You are given an array prices where prices[i] is the price of a given stock on the ith day.
Find the maximum profit you can achieve. You may complete as many transactions as you like (i.e., buy one and sell one share of the stock multiple times) with the following restrictions:

• After you sell your stock, you cannot buy stock on the next day (i.e., cooldown one day).

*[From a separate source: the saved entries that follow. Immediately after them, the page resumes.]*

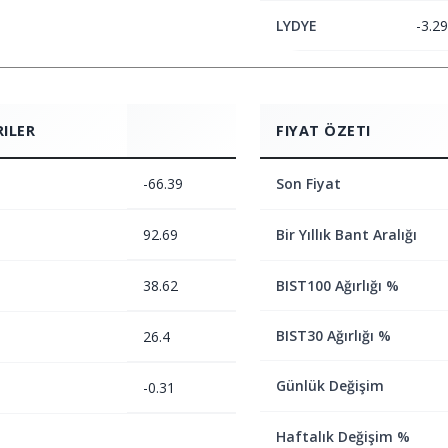
LYDYE
-3.29
RILER
FIYAT ÖZETI
-66.39
Son Fiyat
92.69
Bir Yıllık Bant Aralığı
38.62
BIST100 Ağırlığı %
BIST30 Ağırlığı %
26.4
Günlük Değişim
-0.31
Haftalık Değişim %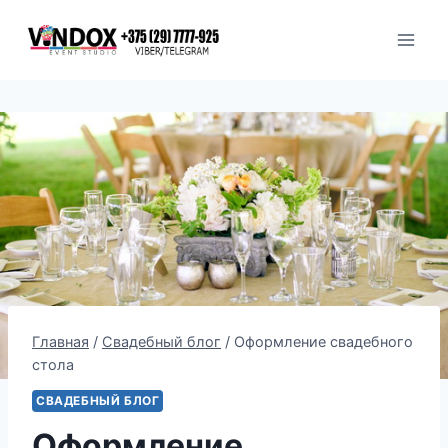
Перейти
к
содержимому
Главная
/
Свадебный блог
/
Оформление свадебного
стола
СВАДЕБНЫЙ БЛОГ
Оформление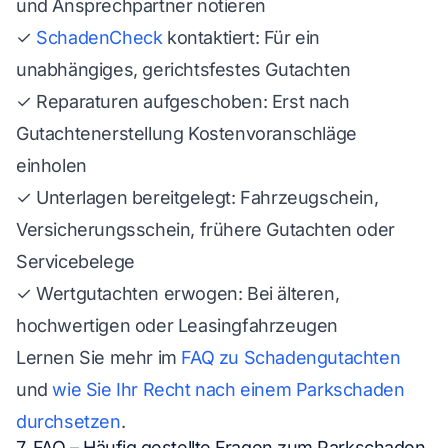
und Ansprechpartner notieren
✓
SchadenCheck
kontaktiert: Für ein
unabhängiges, gerichtsfestes Gutachten
✓ Reparaturen aufgeschoben: Erst nach
Gutachtenerstellung Kostenvoranschläge
einholen
✓ Unterlagen bereitgelegt: Fahrzeugschein,
Versicherungsschein, frühere Gutachten oder
Servicebelege
✓ Wertgutachten erwogen: Bei älteren,
hochwertigen oder Leasingfahrzeugen
Lernen Sie mehr im
FAQ zu Schadengutachten
und
wie Sie Ihr Recht nach einem Parkschaden
durchsetzen
.
7. FAQ – Häufig gestellte Fragen zum Parkschaden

Note: You may not engage in multiple transactions simultaneously (i.e., you must sell the stock before you buy again).

2. Example

Example 1:
Input: prices = [1,2,3,0,2]
Output: 3
Explanation: transactions = [buy, sell, cooldown, buy, sell]

Example 2:
Input: prices = [1]
Output: 0

3. Constraints

• 1 <= prices.length <= 5000
• 0 <= prices[i] <= 1000

4. Solutions

My Accepted Solution

n = prices.size()
Time complexity : O(n)
Space complexity : O(1)

class Solution {
public:
    int maxProfit(const vector<int> &prices) {
        cin.tie(nullptr);
        std::ios::sync_with_stdio(false);

        int max_profits0 = -prices[0]; // 0 means we own a stock
        int max_profits1 = 0;          // 1 means we don't own a stock and in cooldown
        int max_profits2 = 0;          // 2 means we don't own a stock and not in cooldown
        for (int i = 1; i < prices.size(); ++i) {
            tie(max_profits0, max_profits1, max_profits2) = make_tuple(
                max(max_profits0, max_profits2 - prices[i]),
                max_profits0 + prices[i],
                max(max_profits1, max_profits2));
        }

        int result = max(max_profits1, max_profits2);
        return result;
    }
};